If you or someone you’re caring for has strep, chances are the throat pain will be more intense than that of common viral illnesses—even including COVID-19, Cory Fisher, DO, a family medicine physician at the Cleveland Clinic, tells SELF. 

Though it’s very pronounced, a sore throat isn’t the only symptom that strep can cause: The infection, which occurs when bacteria known as group A Streptococcus infect the throat and tonsils, can also cause fever; pain when swallowing; red and swollen tonsils; white patches or streaks of pus on the tonsils; swollen lymph nodes in the front of the neck; and tiny, red spots on the roof of the mouth, according to the Centers for Disease Control and Prevention (CDC).

All of this is to say: You’re likely going to feel pretty run down for a few days if you have strep throat, which spreads through the respiratory droplets of, or direct contact with, an infected person. While leaving your house to trek to the doctor’s office might be the last thing you feel like doing, it’s really important to seek medical care if you think you have strep throat.

Not everyone needs to take medication for strep throat, per the CDC. Specifically, “carriers” of the bacteria—or people who test positive, but don’t have any symptoms—usually won’t need treatment. But if you’re symptomatic and you test positive for strep, your doctor is probably going to recommend a treatment plan that includes antibiotics.

A recent warning from the CDC about an uptick in invasive group A strep (iGAS) cases in children means you should also monitor any kids in your life for strep throat symptoms if they’re sick. Act quickly if you think they’ve been infected, since iGAS can be life-threatening for children in some cases, as SELF previously reported.


Below, experts answer questions about strep throat treatment options, and why it’s truly a bad idea to try to “ride it out” without seeing a doctor.

How to get rid of strep throat

If you think you have strep throat, you should make an appointment with a primary care provider so they can test you for the infection ASAP, Waleed Javaid, MD, epidemiologist and director of Infection Prevention and Control at Mount Sinai Downtown in New York, tells SELF. If you don’t have a go-to primary care provider or have trouble making a last-minute appointment, you should go to a local urgent care center to be tested.

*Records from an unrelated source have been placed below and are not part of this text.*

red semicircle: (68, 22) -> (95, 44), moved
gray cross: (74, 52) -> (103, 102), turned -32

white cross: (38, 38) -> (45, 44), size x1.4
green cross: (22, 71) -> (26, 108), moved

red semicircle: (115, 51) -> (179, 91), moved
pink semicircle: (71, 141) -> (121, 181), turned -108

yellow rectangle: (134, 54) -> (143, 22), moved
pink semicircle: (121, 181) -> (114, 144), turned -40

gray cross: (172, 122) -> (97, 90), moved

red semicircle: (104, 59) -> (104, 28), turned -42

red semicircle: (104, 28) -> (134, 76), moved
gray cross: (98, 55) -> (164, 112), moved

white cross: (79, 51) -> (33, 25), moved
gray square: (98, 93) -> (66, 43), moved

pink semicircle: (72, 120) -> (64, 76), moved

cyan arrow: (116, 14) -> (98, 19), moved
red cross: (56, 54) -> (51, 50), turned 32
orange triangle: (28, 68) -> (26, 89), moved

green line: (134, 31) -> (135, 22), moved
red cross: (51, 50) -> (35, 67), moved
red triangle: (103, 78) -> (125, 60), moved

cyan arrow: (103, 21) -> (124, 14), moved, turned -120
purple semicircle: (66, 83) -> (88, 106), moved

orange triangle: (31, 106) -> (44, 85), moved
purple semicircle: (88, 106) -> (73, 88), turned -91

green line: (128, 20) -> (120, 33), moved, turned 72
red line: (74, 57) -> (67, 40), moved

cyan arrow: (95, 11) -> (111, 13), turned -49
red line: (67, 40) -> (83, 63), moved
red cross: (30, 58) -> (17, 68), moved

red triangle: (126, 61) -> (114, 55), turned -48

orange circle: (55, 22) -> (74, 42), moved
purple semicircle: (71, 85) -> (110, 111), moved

The gold standard for treating strep throat is a course of oral antibiotics, Dr. Javaid says. This will help control the infection and minimize the risks of potential complications, which aren’t anything you want to mess with: An untreated strep infection can lead to scarlet fever; inflammation of the kidney; rheumatic fever; a condition called poststreptococcal reactive arthritis, which causes inflammation of the joints; sinus or ear infections; as well as the development of abscesses (pockets of pus) around the tonsils or neck. 

In severe cases—when the infection causes invasive disease (iGAS)—the bacteria can spread to the skin or bloodstream. However, these complications are rare: Out of millions of strep infections each year, only 14,000 to 25,000 are classified as iGAS cases, per the CDC.